Task to complete
Where the line containing "em uma valorização de até 40% nos imóveis à" appears, start copying; continue through the last line below and copy nothing else.

──────

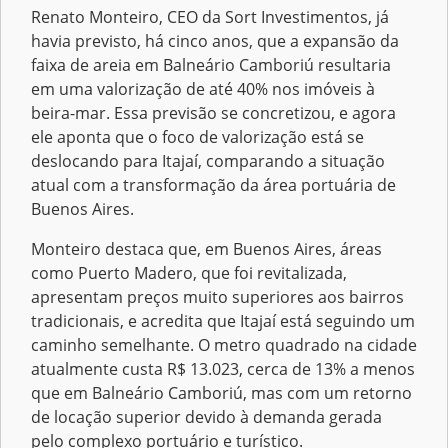
Renato Monteiro, CEO da Sort Investimentos, já
havia previsto, há cinco anos, que a expansão da
faixa de areia em Balneário Camboriú resultaria
em uma valorização de até 40% nos imóveis à
beira-mar. Essa previsão se concretizou, e agora
ele aponta que o foco de valorização está se
deslocando para Itajaí, comparando a situação
atual com a transformação da área portuária de
Buenos Aires.
Monteiro destaca que, em Buenos Aires, áreas
como Puerto Madero, que foi revitalizada,
apresentam preços muito superiores aos bairros
tradicionais, e acredita que Itajaí está seguindo um
caminho semelhante. O metro quadrado na cidade
atualmente custa R$ 13.023, cerca de 13% a menos
que em Balneário Camboriú, mas com um retorno
de locação superior devido à demanda gerada
pelo complexo portuário e turístico.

──────

Solution to the exercise
em uma valorização de até 40% nos imóveis à
beira-mar. Essa previsão se concretizou, e agora
ele aponta que o foco de valorização está se
deslocando para Itajaí, comparando a situação
atual com a transformação da área portuária de
Buenos Aires.
Monteiro destaca que, em Buenos Aires, áreas
como Puerto Madero, que foi revitalizada,
apresentam preços muito superiores aos bairros
tradicionais, e acredita que Itajaí está seguindo um
caminho semelhante. O metro quadrado na cidade
atualmente custa R$ 13.023, cerca de 13% a menos
que em Balneário Camboriú, mas com um retorno
de locação superior devido à demanda gerada
pelo complexo portuário e turístico.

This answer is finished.